» WORK TO COMPLETE
Using the listing below, output only the lines from the one that contains "Hotels Near Train Station on seoweasel" through the one that contains "and recommend the", inclusive, exactly as given and without images.

» DATA SECTION
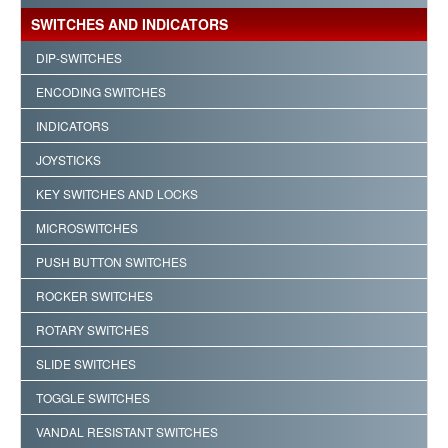
SWITCHES AND INDICATORS
DIP-SWITCHES
ENCODING SWITCHES
INDICATORS
JOYSTICKS
KEY SWITCHES AND LOCKS
MICROSWITCHES
PUSH BUTTON SWITCHES
ROCKER SWITCHES
ROTARY SWITCHES
SLIDE SWITCHES
TOGGLE SWITCHES
VANDAL RESISTANT SWITCHES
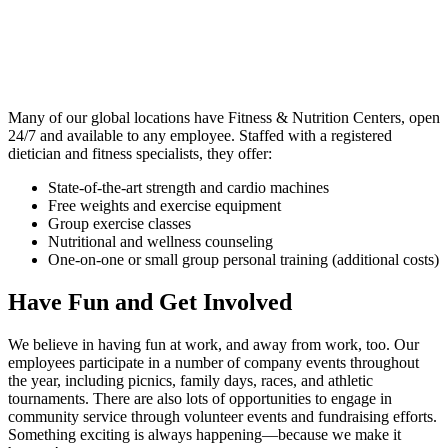
Many of our global locations have Fitness & Nutrition Centers, open
24/7 and available to any employee. Staffed with a registered
dietician and fitness specialists, they offer:
State-of-the-art strength and cardio machines
Free weights and exercise equipment
Group exercise classes
Nutritional and wellness counseling
One-on-one or small group personal training (additional costs)
Have Fun and Get Involved
We believe in having fun at work, and away from work, too. Our
employees participate in a number of company events throughout
the year, including picnics, family days, races, and athletic
tournaments. There are also lots of opportunities to engage in
community service through volunteer events and fundraising efforts.
Something exciting is always happening—because we make it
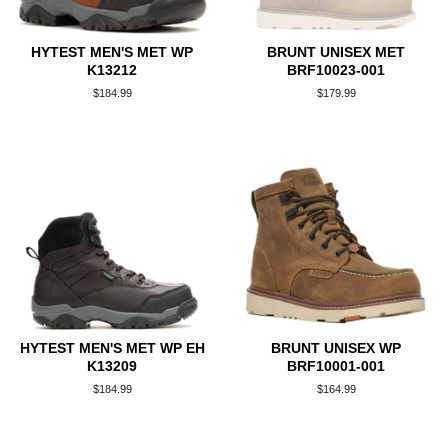
HYTEST MEN'S MET WP
BRUNT UNISEX MET
K13212
BRF10023-001
Regular
$184.99
Regular
$179.99
price
price
HYTEST MEN'S MET WP EH
BRUNT UNISEX WP
K13209
BRF10001-001
Regular
$184.99
Regular
$164.99
price
price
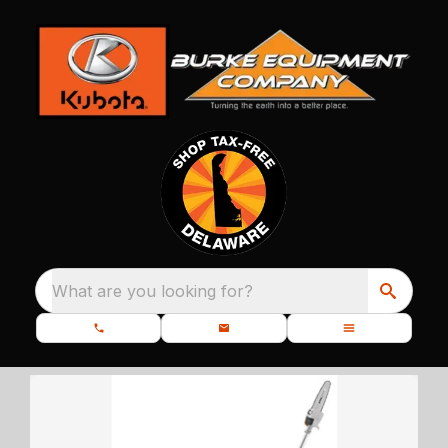
What are you looking for?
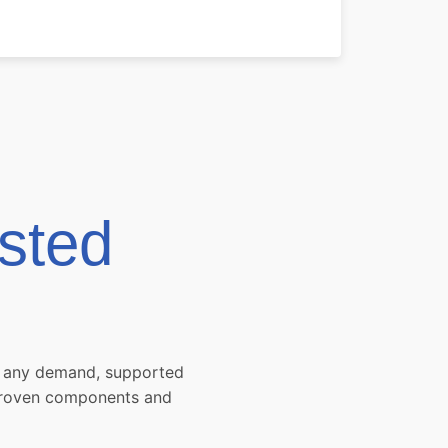
sted
et any demand, supported
 proven components and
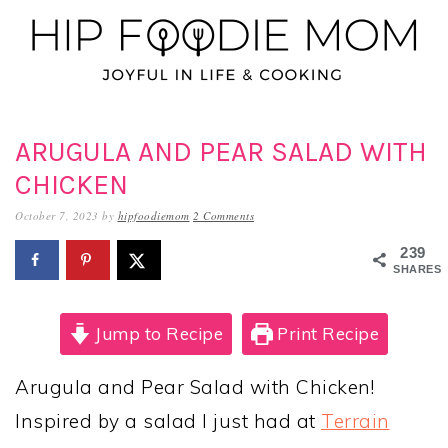
Skip
Skip
Skip
to
to
to
primary
main
primary
navigation
content
sidebar
ARUGULA AND PEAR SALAD WITH
CHICKEN
October 7, 2023
by
hipfoodiemom
2 Comments
239
SHARES
Jump to Recipe
Print Recipe
Arugula and Pear Salad with Chicken!
Inspired by a salad I just had at
Terrain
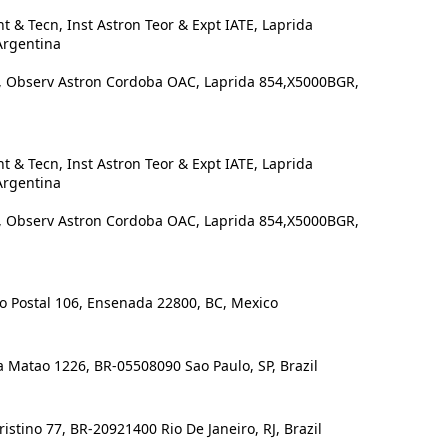
 & Tecn, Inst Astron Teor & Expt IATE, Laprida
Argentina
Observ Astron Cordoba OAC, Laprida 854,X5000BGR,
 & Tecn, Inst Astron Teor & Expt IATE, Laprida
Argentina
Observ Astron Cordoba OAC, Laprida 854,X5000BGR,
 Postal 106, Ensenada 22800, BC, Mexico
 Matao 1226, BR-05508090 Sao Paulo, SP, Brazil
stino 77, BR-20921400 Rio De Janeiro, RJ, Brazil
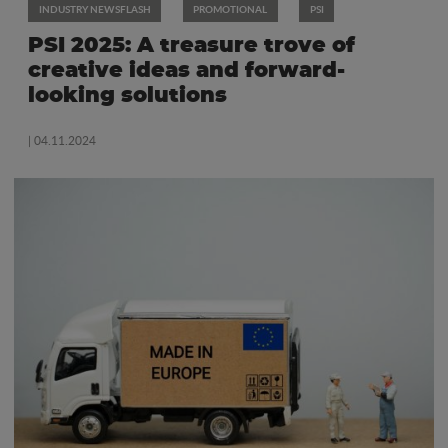
INDUSTRY NEWSFLASH
PROMOTIONAL
PSI
PSI 2025: A treasure trove of
creative ideas and forward-
looking solutions
| 04.11.2024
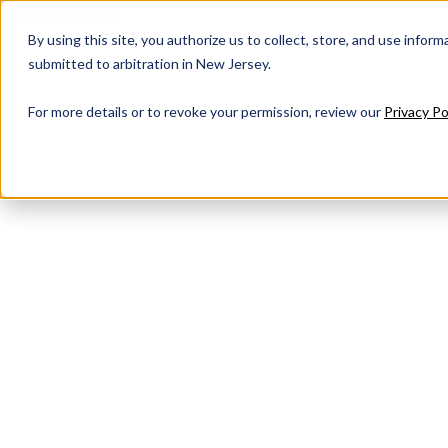
Get Support
By using this site, you authorize us to collect, store, and use inform
submitted to arbitration in New Jersey.
For more details or to revoke your permission, review our
Privacy Po
Contact Us
Have questions about our full suite of managed
help. Submit a form today to speak with our t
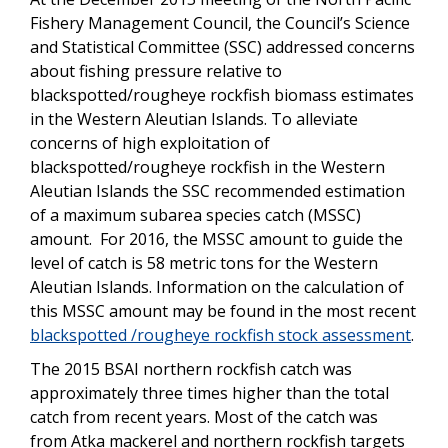
Fishery Management Council, the Council’s Science
and Statistical Committee (SSC) addressed concerns
about fishing pressure relative to
blackspotted/rougheye rockfish biomass estimates
in the Western Aleutian Islands. To alleviate
concerns of high exploitation of
blackspotted/rougheye rockfish in the Western
Aleutian Islands the SSC recommended estimation
of a maximum subarea species catch (MSSC)
amount. For 2016, the MSSC amount to guide the
level of catch is 58 metric tons for the Western
Aleutian Islands. Information on the calculation of
this MSSC amount may be found in the most recent
blackspotted /rougheye rockfish stock assessment
.
The 2015 BSAI northern rockfish catch was
approximately three times higher than the total
catch from recent years. Most of the catch was
from Atka mackerel and northern rockfish targets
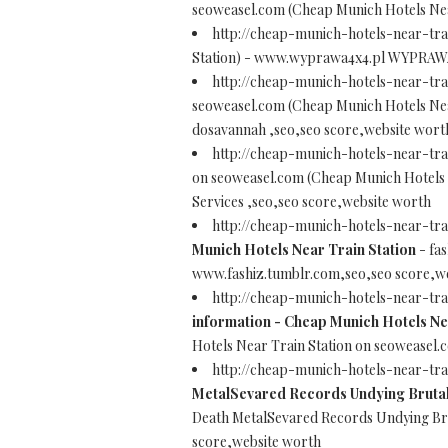
seoweasel.com (Cheap Munich Hotels Nea
http://cheap-munich-hotels-near-tra
Station) - www.wyprawa4x4.pl WYPRAWA 4
http://cheap-munich-hotels-near-tr
seoweasel.com (Cheap Munich Hotels Nea
dosavannah ,seo,seo score,website wort
http://cheap-munich-hotels-near-tra
on seoweasel.com (Cheap Munich Hotels N
Services ,seo,seo score,website worth
http://cheap-munich-hotels-near-tr
Munich Hotels Near Train Station
- fa
www.fashiz.tumblr.com,seo,seo score,w
http://cheap-munich-hotels-near-tr
information - Cheap Munich Hotels Ne
Hotels Near Train Station on seoweasel
http://cheap-munich-hotels-near-tr
MetalSevared Records Undying Brutal
Death MetalSevared Records Undying Bru
score,website worth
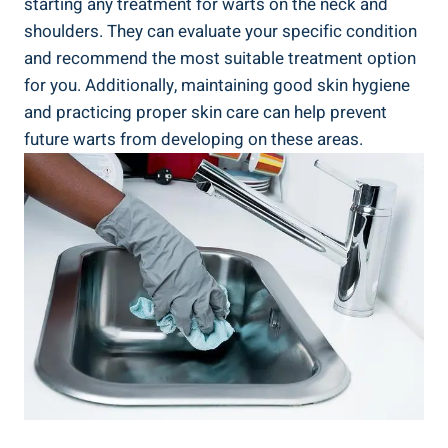
starting any treatment for warts on the neck and
shoulders. They can evaluate your specific condition
and recommend the most suitable treatment option
for you. Additionally, maintaining good skin hygiene
and practicing proper skin care can help prevent
future warts from developing on these areas.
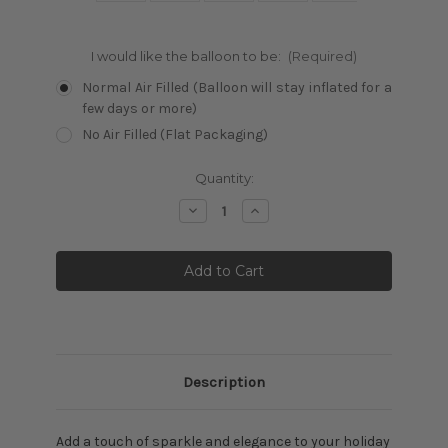
I would like the balloon to be:
(Required)
Normal Air Filled (Balloon will stay inflated for a
few days or more)
No Air Filled (Flat Packaging)
Current
Quantity:
Stock:
Decrease
Increase
Quantity:
Quantity:
Description
Add a touch of sparkle and elegance to your holiday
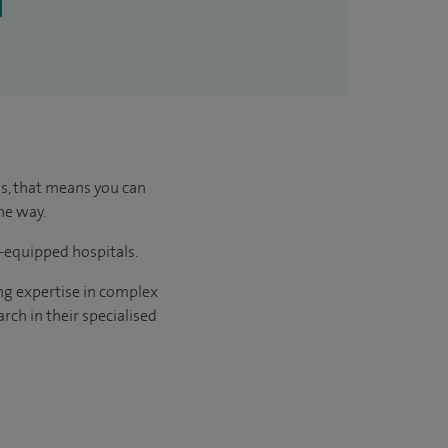
l
us, that means you can
he way.
l-equipped hospitals.
ng expertise in complex
rch in their specialised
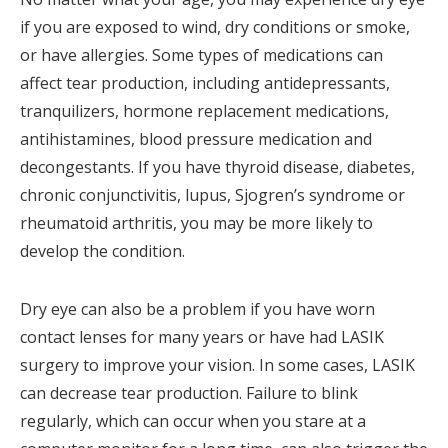
if you are exposed to wind, dry conditions or smoke,
or have allergies. Some types of medications can
affect tear production, including antidepressants,
tranquilizers, hormone replacement medications,
antihistamines, blood pressure medication and
decongestants. If you have thyroid disease, diabetes,
chronic conjunctivitis, lupus, Sjogren’s syndrome or
rheumatoid arthritis, you may be more likely to
develop the condition.
Dry eye can also be a problem if you have worn
contact lenses for many years or have had LASIK
surgery to improve your vision. In some cases, LASIK
can decrease tear production. Failure to blink
regularly, which can occur when you stare at a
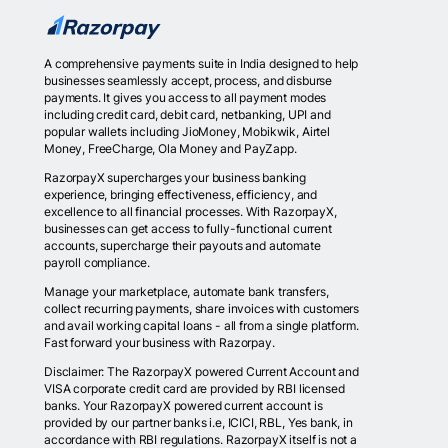
A comprehensive payments suite in India designed to help
businesses seamlessly accept, process, and disburse
payments. It gives you access to all payment modes
including credit card, debit card, netbanking, UPI and
popular wallets including JioMoney, Mobikwik, Airtel
Money, FreeCharge, Ola Money and PayZapp.
RazorpayX supercharges your business banking
experience, bringing effectiveness, efficiency, and
excellence to all financial processes. With RazorpayX,
businesses can get access to fully-functional current
accounts, supercharge their payouts and automate
payroll compliance.
Manage your marketplace, automate bank transfers,
collect recurring payments, share invoices with customers
and avail working capital loans - all from a single platform.
Fast forward your business with Razorpay.
Disclaimer: The RazorpayX powered Current Account and
VISA corporate credit card are provided by RBI licensed
banks. Your RazorpayX powered current account is
provided by our partner banks i.e, ICICI, RBL, Yes bank, in
accordance with RBI regulations. RazorpayX itself is not a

» SOLUTION BELOW
Hotels Near Train Station on seoweasel
http://cheap-munich-hotels-near-tr
MetalSevared Records Undying Brutal
Death MetalSevared Records Undying Bru
score,website worth
starting any treatment for warts on the neck and
shoulders. They can evaluate your specific condition
and recommend the most suitable treatment option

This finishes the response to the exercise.